Don't ever settle for half-baked ideas when cooking shad

HAPPY EATER

April 03, 1994|By ROB KASPER

I had a piece of heaven this week and wasn't sure how to handle it. I had a hunk of fresh shad and some shad roe.

The shad had been deboned. That is a big deal when you are talking about shad, because the fish has an extraordinary amount of bones. The bony nature of shad is one reason it is not as popular with eaters as, say, bone-free fillets of orange roughy.

Another reason is that shad is seasonal. Shad is sold in Maryland fish markets from about December to May. These shad have to be "imported" from other East Coast states whose river systems support a healthy shad run. When shad arrive in Maryland waters, usually about this time of year, they are protected. In the hope of reviving the once-plentiful supply of shad, Maryland law prohibits fishermen from catching shad for commercial purposes. A Maryland commercial fisherman can keep two shad for his own personal use, but he can't sell them.

The shad I ate was a "loophole legal" local shad. The fish had died while tangled in a commercial fishermen's net in the Chesapeake Bay, and the fisherman had sent me the fresh fish, which a friend deboned. Maybe I should have felt guilty, but mostly I felt grateful -- and nervous.

This was a gift from nature, and I didn't want to blow it. I immediately began worrying about the best way to cook it.

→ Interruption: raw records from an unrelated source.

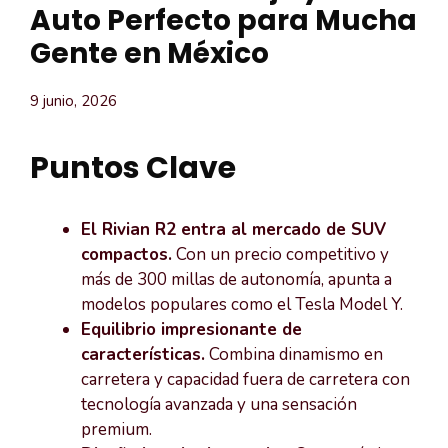
Auto Perfecto para Mucha
Gente en México
9 junio, 2026
Puntos Clave
El Rivian R2 entra al mercado de SUV
compactos.
Con un precio competitivo y
más de 300 millas de autonomía, apunta a
modelos populares como el Tesla Model Y.
Equilibrio impresionante de
características.
Combina dinamismo en
carretera y capacidad fuera de carretera con
tecnología avanzada y una sensación
premium.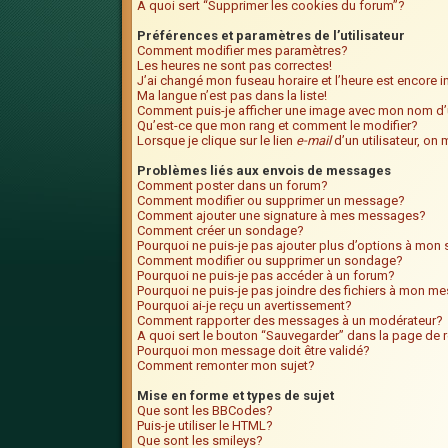
A quoi sert “Supprimer les cookies du forum”?
Préférences et paramètres de l’utilisateur
Comment modifier mes paramètres?
Les heures ne sont pas correctes!
J’ai changé mon fuseau horaire et l’heure est encore i
Ma langue n’est pas dans la liste!
Comment puis-je afficher une image avec mon nom d’u
Qu’est-ce que mon rang et comment le modifier?
Lorsque je clique sur le lien
e-mail
d’un utilisateur, o
Problèmes liés aux envois de messages
Comment poster dans un forum?
Comment modifier ou supprimer un message?
Comment ajouter une signature à mes messages?
Comment créer un sondage?
Pourquoi ne puis-je pas ajouter plus d’options à mo
Comment modifier ou supprimer un sondage?
Pourquoi ne puis-je pas accéder à un forum?
Pourquoi ne puis-je pas joindre des fichiers à mon m
Pourquoi ai-je reçu un avertissement?
Comment rapporter des messages à un modérateur?
A quoi sert le bouton “Sauvegarder” dans la page de
Pourquoi mon message doit être validé?
Comment remonter mon sujet?
Mise en forme et types de sujet
Que sont les BBCodes?
Puis-je utiliser le HTML?
Que sont les smileys?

I recalled eating shad in two Baltimore-area restaurants, Rudys' 2900 in suburban Finksburg, and Tio Pepe in downtown Baltimore. At Rudys', hickory-smoked shad roe, or fish eggs, were served with leeks, morel mushrooms, garlic mashed potatoes and fiddle-head ferns. At Tio's, the shad was covered with a sauce made with red and green peppers, tomatoes, mushrooms and a touch of wine. Both dishes were delicious but required considerably more skill and ingredients than my household kitchen could muster.

So I considered simpler treatments. I learned that a traditional, Eastern Shore style of cooking shad was to cut it in chunks, batter it and fry it in a cast-iron skillet filled with oil. That is what J. C. Tolley of Toddville, Md., told me. Tolley assured me that the flavor of skillet-fried shad was terrific. But he admitted that eaters who cooked the shad this way had to be willing to pick a lot of bones out of the fish.

Sous-chef Tom Winter of the Crab Shanty restaurant in Ellicott City warned me if I overcooked the shad roe, the egg sacks

could explode. On the other hand, he said, if I under-cooked them, the roe would get gummy. Winter suggested cooking the fish the way he does at the restaurant, sprinkling it with butter and paprika and cooking it for three to five minutes in a 500-degree oven. It sounded appealing, but I was not sure my oven could get that hot.

Then I came across a recipe for "charcoal-broiled shad" in the old "Maryland's Way" cookbook. Like many recipes in old cookbooks, this one was somewhat hard to follow. It told me to cover the fish with slabs of bacon and cook it over a charcoal fire for 14 minutes, flipping the fish about every 10 seconds. I did not follow this intensive-flipping routine. Instead, I rubbed the fish with bacon, and cooked the fish over a charcoal fire until its pink flesh turned white.

The fish fell apart on the grill. While my charcoal-grilled shad arrived at the table looking somewhat like scrambled eggs, it had a wonderful, slightly smoky flavor. The roe, which my wife had sauteed in butter, was bliss. To accompany the shad we had a tart white wine, a 1992 Christian Salmon Sancerre.

It was a wonderful meal, especially for an ordinary Tuesday night.

I was pleased with myself until the next day, when I heard how some friends had cooked a portion of the shad I had given them. They had placed the roe and the fish on a metal cooking sheet. They basted the fish with a solution of lemon juice, white wine and butter, and sandwiched the roe between slabs of bacon. Next, they pushed the fish-laden sheet under the oven broiler and watched the bacon. When the bacon was almost done, the %% fish was almost done. At that point they pulled the bacon off the roe, basted the roe with the lemon-butter mixture and broiled everything for another minute.

My friends made their bacon-basted shad sound even better than my charcoal-scrambled version. Which proved, I guess, that whether you are telling stories about cooking exceptional fish, or catching them, somebody's always out to top you.